He had loved Linsey Hart since fourth grade, since she told him the pointillism project he'd labored to make wasn't the epic failure he thought. Mrs. Greenberg the art teacher had sighed and told him it was interesting, but even at age nine Timmy knew “interesting” was a doubtful proposition.

When they finally kissed, just two years ago, it was very different from the kisses of ordinary girls. It was far from perfect—they'd caused the horrible music of tooth on tooth, and then when he went in for a second attempt he'd accidentally bitten her lip, but it was the kind of love worth working for. Now they were experts at kissing, and not just kissing—she was the first girl he'd slept with, and he wasn't sure he ever needed to sleep with another; his body missed her body the way another body might miss water when parched.

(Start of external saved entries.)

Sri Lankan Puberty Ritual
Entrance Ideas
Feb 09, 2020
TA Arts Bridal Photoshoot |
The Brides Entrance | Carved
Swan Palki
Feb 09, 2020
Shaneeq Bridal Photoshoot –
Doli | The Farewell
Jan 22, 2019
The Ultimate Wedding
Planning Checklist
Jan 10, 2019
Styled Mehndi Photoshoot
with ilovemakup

Timmy was packed for college. His mother wasn't at all nervous, not like Linsey's mother, who had pried them apart like halves of a walnut for nut meat. It was wrong. Just because
Abigail
had made a mistake marrying her college sweetheart and grown bitter at the loss of her own possibilities didn't mean Linsey and Timmy couldn't grow together, even by being apart. He'd thought about waiting to enroll at Berkeley—even though he'd applied early and already had his uncle Geoffrey, a gallery owner in San Francisco, arrange for a coveted tiny share apartment in an old Victorian in Berkeley just three blocks from campus—he'd thought it was a mistake to leave her. They hadn't had sex until two weeks before Abigail made her proclamation, and once they had, he couldn't have enough. She couldn't, either. There was nothing old-fashioned about it, and it was far more than anything the music or the TV or the movies or the videos promised—it was better, and it hurt to want something so much. They'd skipped almost a week's worth of classes, coming back to his house after homeroom to tear at each other with need, or to gently explore everything about this way they made something no one else had ever invented.

His chest burned with breathing. Timmy nodded as Mr. Leonard the music teacher passed on his bike, his basket filled with library books and a neatly folded paper bag.

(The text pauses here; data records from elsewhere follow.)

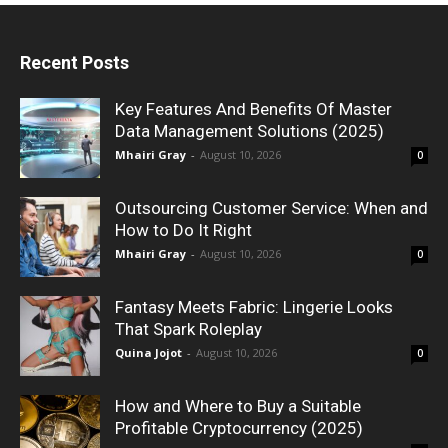
Recent Posts
Key Features And Benefits Of Master
Data Management Solutions (2025)
Mhairi Gray
-
August 10, 2026
0
Outsourcing Customer Service: When and
How to Do It Right
Mhairi Gray
-
August 10, 2026
0
Fantasy Meets Fabric: Lingerie Looks
That Spark Roleplay
Quina Jojot
-
August 10, 2026
0
How and Where to Buy a Suitable
Profitable Cryptocurrency (2025)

He'd be Tim when he got to Berkeley. He was weary of his diminutive by the time he was ten years old—only four foot six, but bored of being Timmy, the
y
like a tag of infantilism. His dad was Tim, though, and he couldn't have the
same name as his dad, even though they'd named him that way. Timmy went to sleep-away camp that summer he was ten, and told everyone he was Timothy, though half the time he didn't remember to respond to calls across the pond or the music tent and people thought he was aloof. He'd made a best friend, James, and they'd spent all free periods in the cabin, discussing video games that were verboten at camp, the junk foods they missed. Then one afternoon James had laughed too hard at Timmy's joke, and had leaned in toward Timmy's mouth with his own, crushing him lip to lip. Timmy screamed, embarrassed, a little girl's scream, and left the cabin. He'd always felt it was his fault, the ruined friendship, the fault of the Timothy appellation. But in California he would be Tim, never mind his father. If his uncle called him Timmy it could be pleasant nostalgia. Timmy had grown up a while ago, even before he'd finally had his mouth on Linsey's smooth skin. It was going to be freedom to let his name match—one hard and simple syllable.

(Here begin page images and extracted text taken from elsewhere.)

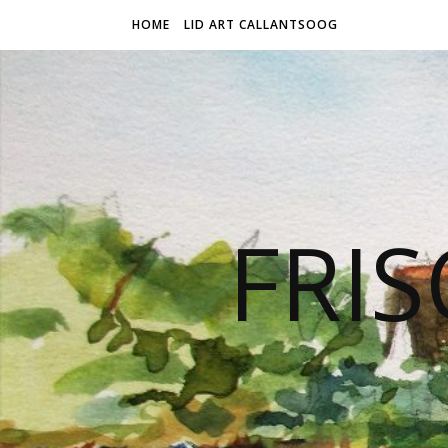
HOME
LID ART CALLANTSOOG
FRIS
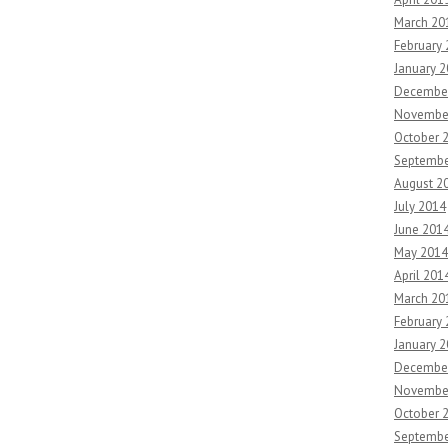
March 20
February
January 
Decembe
Novembe
October 
Septembe
August 2
July 2014
June 201
May 2014
April 201
March 20
February
January 
Decembe
Novembe
October 
Septembe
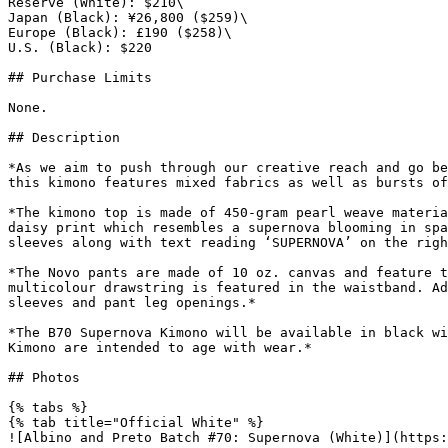
Reserve (White): $210\

Japan (Black): ¥26,800 ($259)\

Europe (Black): £190 ($258)\

U.S. (Black): $220

## Purchase Limits

None.

## Description

*As we aim to push through our creative reach and go be
this kimono features mixed fabrics as well as bursts of
*The kimono top is made of 450-gram pearl weave materia
daisy print which resembles a supernova blooming in spa
sleeves along with text reading ‘SUPERNOVA’ on the righ
*The Novo pants are made of 10 oz. canvas and feature t
multicolour drawstring is featured in the waistband. Ad
sleeves and pant leg openings.*

*The B70 Supernova Kimono will be available in black wi
Kimono are intended to age with wear.*

## Photos

{% tabs %}

{% tab title="Official White" %}

![Albino and Preto Batch #70: Supernova (White)](https:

Timmy had packed one suitcase and one backpack. His flight was booked and his parents were already in California, stopping to approve the apartment and visit Uncle Geoffrey for a few days before going to a Peace Corps reunion in Rarotonga. The house was already on the market. They'd spent years at home because of him—he knew they thought of it this way even if they never said it—and now they could go back to being expatriates, to being helper people, to being
away
.

He never realized before how many women of his town
were runners. Jogging strollers passed him as mothers he'd seen under baseball caps in the stands pushed past, faces hard, fully inside themselves. Who had kids in high school and kids in diapers? In this town, the women folded around their children like envelopes around letters. His mother was disdainful—not that she didn't care, but she didn't think her whole life should be getting him from one place to another, only to be ripped and cast off when he was delivered into adulthood.

Dr. Sill ran by in the other direction on Maple, his arms pumping. He'd been Timmy's elementary school principal, a sweet-faced man with caterpillar eyebrows and a great grin who stood outside the school waving as parents dropped off their charges. Timmy had read in the local paper that now that he was retired, Dr. Sill was writing children's books.

Everyone did something. Everyone had a spot. Timmy belonged inside Linsey, beside Linsey, linked to Linsey. If he could leave, maybe he'd have back the half of his arms that belonged to her.

Before he and Linsey had sex—and as much as he loved her before, the glue of being together the way they'd been made it impossible to separate, too painful, too much tearing—he'd always wanted his own
away,
and Berkeley was away without having no family anywhere. Besides Linsey, there'd be nothing left in this town for him. If Linsey ever came back to this town. If Linsey followed orders.

He passed the last of the little Italian delis on the corner of Spring and Ivy. In middle school they'd gone there in
packs for slushies after the last bell. Linsey would be there with her friends getting Ring Pops and making her mouth scarlet with sucking.

He had been running every day this week, his last week. He ran halfway down her block, peeking over the fence at that kid Geo's mosaic—bottle caps and glass. Geo had taken pictures of them together—the kid was always out with his ancient camera, and at first it had seemed innocent enough but recently it made Timmy nervous—his every action potentially arrested. Geo was odd, but Timmy was sure he was brilliant, poor thing, some sort of genetic trick played on him so his parents, natural parents, were white, while he was black. In Berkeley, Timmy thought, no one would blink. In this town, people were very small about difference, about seeking otherness.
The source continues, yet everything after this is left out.